The Florida Supreme Court on Wednesday approved a plan to overhaul state congressional boundaries that a judge had declared unconstitutionally gerrymandered, a move that jeopardizes several incumbents in the 2016 election.
The decision, following long-running litigation and legislative wrangling over the state's 27 seats in the U.S. House of Representatives, could see further court challenges.
The redrawn maps leave several incumbents vulnerable, from the state's northern Panhandle to South Florida, and create an opportunity for Democrats to pick up a seat in the Tampa Bay swing region on the central Gulf coast.
"The democratic process prevailed today in a landmark victory for Florida citizens," Pamela Goodman, president of the League of Women Voters of Florida, one of the groups that challenged the boundaries in court, said in a statement.
Political dominoes have been falling since a state judge last year declared the maps drawn by the Republican-controlled Legislature to have "made a mockery" of anti-gerrymandering provisions in the state constitution.
Rising stars from both parties now face daunting re-election prospects - Gwen Graham, a Democrat from north Florida, and Orlando-area Republican Daniel Webster, who earlier this year was a contender to become speaker of the U.S. House.
"I'm disappointed by the court's decision," Graham said in a statement. "It's likely these maps will still be challenged in federal court — and I will make a decision about how to best serve the people of North Florida once the maps have been completely settled."
Democrats hope to pick up a seat in Tampa Bay, where Charlie Crist, the state's former Republican governor who later changed parties, is running for the seat currently occupied by Republican David Jolly.
Jolly opted not to seek re-election in a district now unfavorable to Republicans and is running for the U.S. Senate.
In South Florida, Republican Carlos Curbelo could face a harder time getting re-elected. The maps also overhaul a mostly minority district held by Democrat Corrine
Brown, whose current district extends south from Jacksonville to Orlando.

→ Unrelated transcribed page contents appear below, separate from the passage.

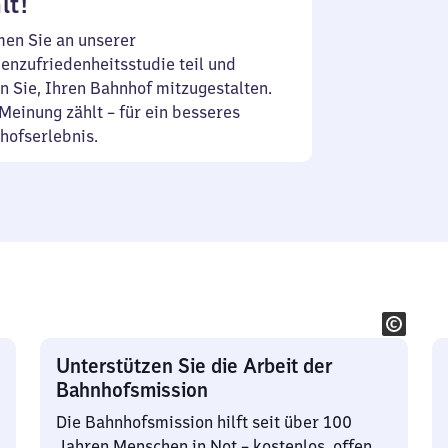
lt!
en Sie an unserer
enzufriedenheitsstudie teil und
n Sie, Ihren Bahnhof mitzugestalten.
Meinung zählt – für ein besseres
hofserlebnis.
Unterstützen Sie die Arbeit der
Bahnhofsmission
Die Bahnhofsmission hilft seit über 100
Jahren Menschen in Not – kostenlos, offen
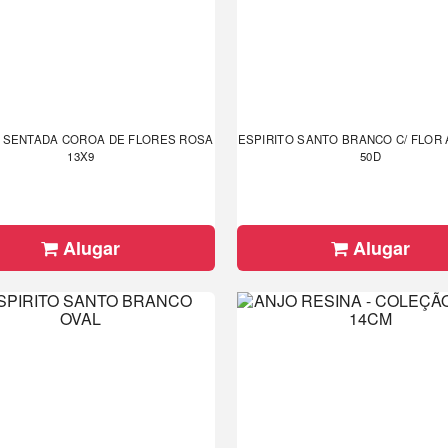
 SENTADA COROA DE FLORES ROSA
ESPIRITO SANTO BRANCO C/ FLOR
13X9
50D
Alugar
Alugar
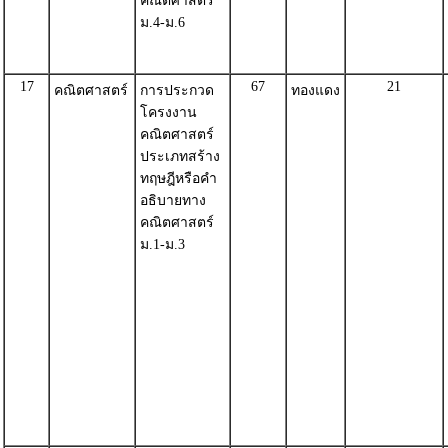
คณิตศาสตร์
ม.4-ม.6
17
67
21
คณิตศาสตร์
การประกวด
ทองแดง
โครงงาน
คณิตศาสตร์
ประเภทสร้าง
ทฤษฎีหรือคำ
อธิบายทาง
คณิตศาสตร์
ม.1-ม.3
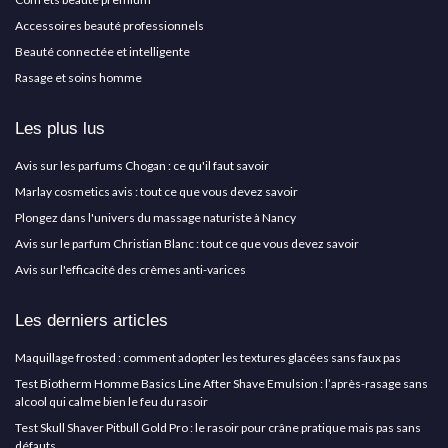
Accessoires beauté professionnels
Beauté connectée et intelligente
Rasage et soins homme
Les plus lus
Avis sur les parfums Chogan : ce qu'il faut savoir
Marlay cosmetics avis : tout ce que vous devez savoir
Plongez dans l'univers du massage naturiste à Nancy
Avis sur le parfum Christian Blanc : tout ce que vous devez savoir
Avis sur l'efficacité des crèmes anti-varices
Les derniers articles
Maquillage frosted : comment adopter les textures glacées sans faux pas
Test Biotherm Homme Basics Line After Shave Emulsion : l’après-rasage sans
alcool qui calme bien le feu du rasoir
Test Skull Shaver Pitbull Gold Pro : le rasoir pour crâne pratique mais pas sans
défauts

Brown, one of three black members of Congress from Florida, said she was contesting the new maps in federal court because the boundaries diluted minority voting strength.
“Today’s ruling and the proposed congressional map is a direct attack on minority voters and a clear example of voter retrogression and disenfranchisement," she said in a statement.
There are currently 17 Republicans and 10 Democrats in the state's U.S. House delegation.